This article mainly introduces how to use their own data set training DeepLabv3+ segmentation algorithm, code using official source code.
1. Introduction to code
The official source code for the current version of TensorFlow is used. It was chosen because the code is comprehensive. In addition to the code implementation, there is a lot of documentation to help understand and use, as well as the code implementation for model transformation.
Models /research/ Deeplab at Master · tensorflow/ Models
Next, the first code warehouse for a simple introduction, because I only care about the implementation of the training code in the use of the code warehouse, and ignore the other content, take a lot of detours, to the back of the discovery of the content I want, the warehouse has long (==).

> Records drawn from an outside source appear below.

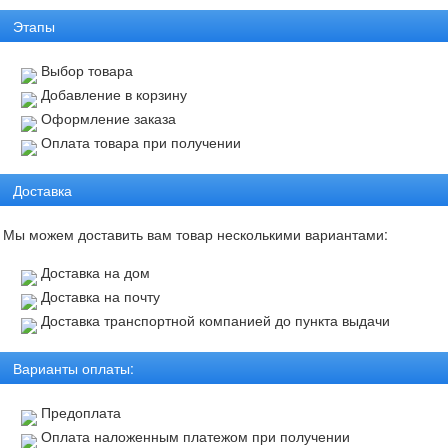
Этапы
Выбор товара
Добавление в корзину
Оформление заказа
Оплата товара при получении
Доставка
Мы можем доставить вам товар несколькими вариантами:
Доставка на дом
Доставка на почту
Доставка транспортной компанией до пункта выдачи
Варианты оплаты:
Предоплата
Оплата наложенным платежом при получении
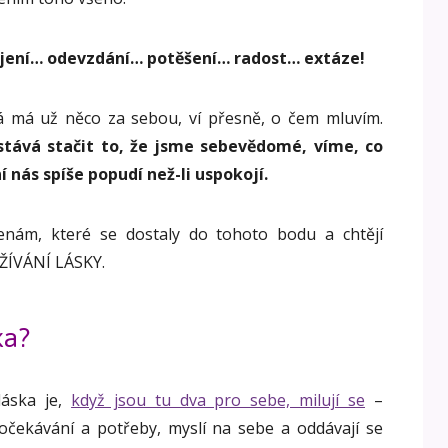
jení… odevzdání… potěšení… radost… extáze!
á má už něco za sebou, ví přesně, o čem mluvím.
estává stačit to, že jsme sebevědomé, víme, co
 nás spíše popudí než-li uspokojí.
nám, které se dostaly do tohoto bodu a chtějí
ÍVÁNÍ LÁSKY.
ka?
láska je,
když jsou tu dva pro sebe, milují se
–
 očekávání a potřeby, myslí na sebe a oddávají se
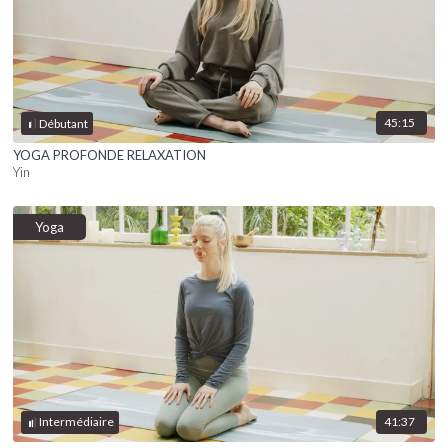
45:15
Débutant
YOGA PROFONDE RELAXATION
Yin
Yoga
41:37
Intermédiaire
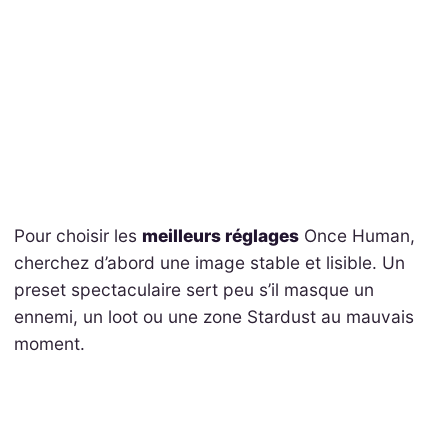
Pour choisir les
meilleurs réglages
Once Human,
cherchez d’abord une image stable et lisible. Un
preset spectaculaire sert peu s’il masque un
ennemi, un loot ou une zone Stardust au mauvais
moment.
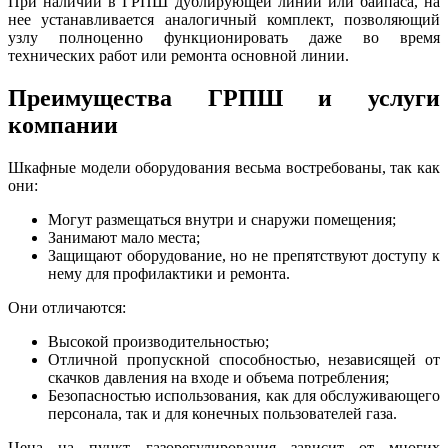
При наличии в ГРПШ дублирующей линии или байпаса, на
нее устанавливается аналогичный комплект, позволяющий
узлу полноценно функционировать даже во время
технических работ или ремонта основной линии.
Преимущества ГРПШ и услуги
компании
Шкафные модели оборудования весьма востребованы, так как
они:
Могут размещаться внутри и снаружи помещения;
Занимают мало места;
Защищают оборудование, но не препятствуют доступу к
нему для профилактики и ремонта.
Они отличаются:
Высокой производительностью;
Отличной пропускной способностью, независящей от
скачков давления на входе и объема потребления;
Безопасностью использования, как для обслуживающего
персонала, так и для конечных пользователей газа.
Цена на пункт газорегулирования зависит от многих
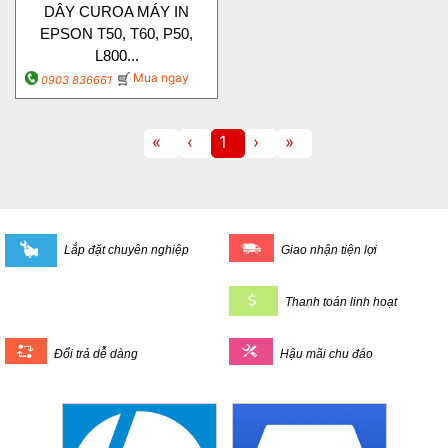
DÂY CUROA MÁY IN
EPSON T50, T60, P50,
L800...
Mua ngay
0903 836661
«
‹
1
›
»
Lắp đặt chuyên nghiệp
Giao nhận tiện lợi
Thanh toán linh hoạt
Đổi trả dễ dàng
Hậu mãi chu đáo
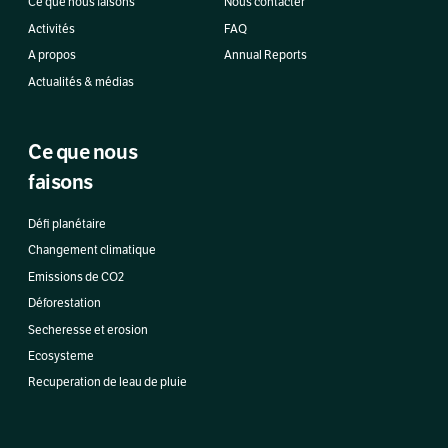
Ce que nous faisons
Nous contacter
Activités
FAQ
A propos
Annual Reports
Actualités & médias
Ce que nous
faisons
Défi planétaire
Changement climatique
Emissions de CO2
Déforestation
Secheresse et erosion
Ecosysteme
Recuperation de leau de pluie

In the current implementation, we support the following network backbone:
MobileNetv2
andMobileNetv3
: a fast networking architecture for mobile devicesXception
: powerful network structure for server-side deploymentResNet-v1-{50, 101}
: We offer originalResNet-v1
And its"Beta"
Variant, which is right"Stem"
Modifications were made for semantic segmentation.PNASNet
: a powerful network structure discovered through a neural architecture search.Auto-Deeplab
(Called in the codeHNASNet
) : subdivision specific network backbone found through a neural architecture search.
This directory contains the TensorFlow implementation. We provide code that allows users to train models, evaluate results against mIOU (mean intersection summation), and visualize segmentation results. Take PASCAL VOC 2012 and Cityscapes semantic segmentation benchmarks as examples.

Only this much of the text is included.